Se puede llevar a cabo una comunión espiritual. Esto es recibir a Jesús en tu alma, rezando la siguiente oración:

"Creo, Jesús mío, que estás realmente presente en el Santísimo Sacramento del altar.

Te amo sobre todas las cosas y deseo ardientemente recibirte dentro de mi alma, pero no pudiendo hacerlo sacramentalmente, ven al menos espiritualmente a mi corazón. Quédate conmigo y no permitas que me separe de ti. Amén"



San Francisco Caracciolo, presbítero y fundador

En Agnone, del Abruzosan Francisco Caracciolo, presbítero, fundador de la Orden de Clérigos Regulares Menores, que amó de modo admirable a Dios y al prójimo.

Francisco Caracciolo nació el 13 de octubre de 1563 en Villa Santa María, en los Abruzos. Su padre pertenecía a la rama de los Pisquizio, en el árbol genealógico de los príncipes napolitanos de Caracciolo. La familia de su madre podía ufanarse de su parentesco con Santo Tomás de Aquino. En la pila bautismal recibió el nombre de Ascanio. Bien educado por sus padres, respondió cabalmente a las esperanzas que tenían puestas en él y creció hasta convertirse en un joven modelo, devoto y caritativo. En otros aspectos, llevaba la existencia de los muchachos de la nobleza; era aficionado a los deportes, sobre todo a la caza. Al cumplir los veintiún años, padeció una enfermedad de la piel, parecida a la lepra, que rápidamente adquirió una virulencia tal, que su caso se consideraba perdido. Con la muerte frente a él, hizo el voto de dedicar su vida al servicio de Dios y del prójimo, si recuperaba la salud. Y desde ese momento comenzó a sanar con tanta prisa, que todos consideraron su curación como un milagro. Ansioso por cumplir su promesa, en cuanto estuvo bien, se fue a Nápoles a seguir la carrera del sacerdocio. Inmediatamente después de su ordenación, se unió a una hermandad llamada los "Bianchi della Giustizia", cuyos miembros se ocupaban de manera especial de cuidar a los presos y de preparar a los criminales condenados a muerte a recibirla santamente.

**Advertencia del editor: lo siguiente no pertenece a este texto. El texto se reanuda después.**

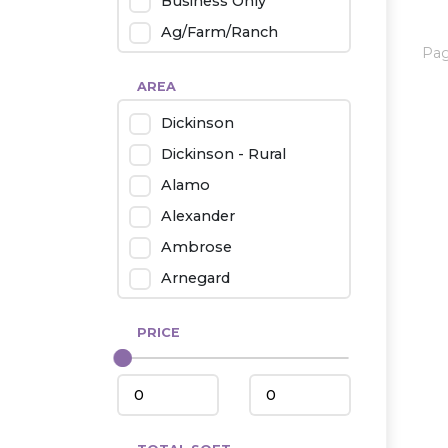
Business Only
Ag/Farm/Ranch
Pa
Rental
AREA
Industrial
Dickinson
Twin Home
Dickinson - Rural
Mobile Homes
Alamo
Townhouse
Alexander
Condo
Ambrose
Arnegard
Beach/Medora
PRICE
Belfield
Beulah
Bismarck
Bowman/Scranton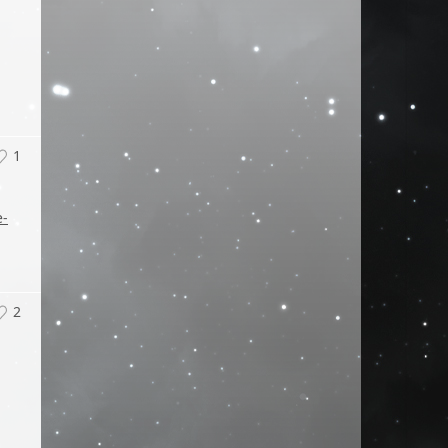
1
e-
2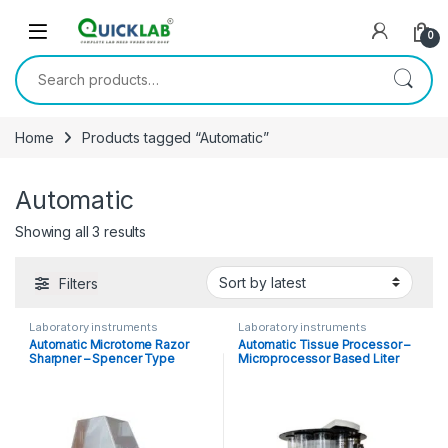
Skip to navigation
Skip to content
0
Search for:
Home
Products tagged “Automatic”
Automatic
Showing all 3 results
Sorted by latest
Filters
Laboratory instruments
Laboratory instruments
Automatic Microtome Razor
Automatic Tissue Processor –
Sharpner – Spencer Type
Microprocessor Based Liter
Capacity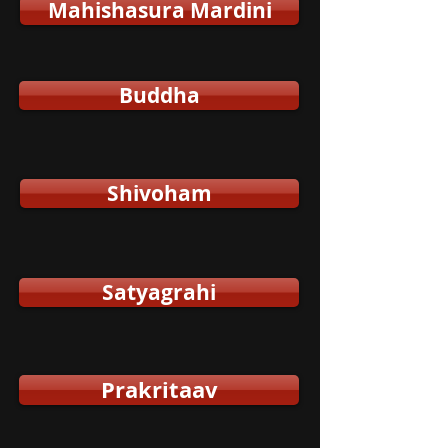
Mahishasura Mardini
Buddha
Shivoham
Satyagrahi
Prakritaav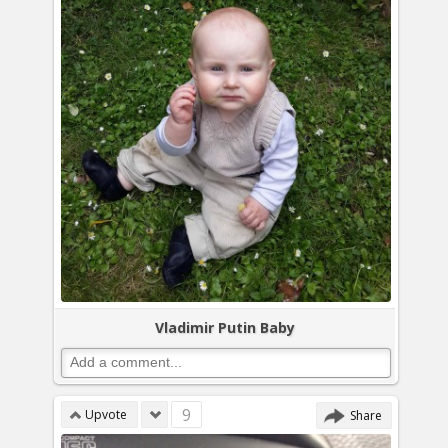
Vladimir Putin Baby
9
Upvote
Share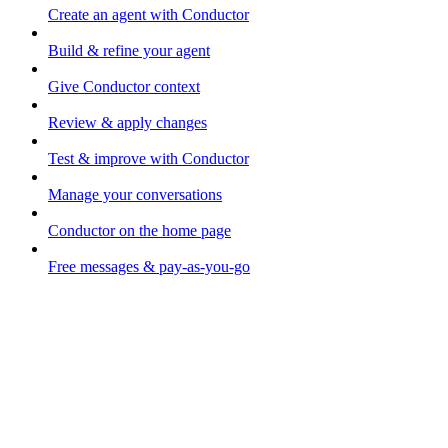
Create an agent with Conductor
Build & refine your agent
Give Conductor context
Review & apply changes
Test & improve with Conductor
Manage your conversations
Conductor on the home page
Free messages & pay-as-you-go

Aquel era el preludio indicado para la carrera que iba a revelarse al joven sacerdote. 

En el año de 1588, Giovanni Agostino Adorno, un patricio genovés que había ingresado a las órdenes religiosas, quiso poner en práctica su idea de fundar una asociación de sacerdotes dispuestos a mezclar la vida contemplativa con la activa. Para ello consultó a Fabriccio Caracciolo, diácono de la iglesia colegiata de Santa María la Mayor, en Nápoles. Este envió una carta para pedir la colaboración de un tal Ascanio Caracciolo, pariente lejano, carta ésta que fue entregada, por equivocación, a nuestro santo (recordemos que Ascanio era, en realidad, su nombre de pila).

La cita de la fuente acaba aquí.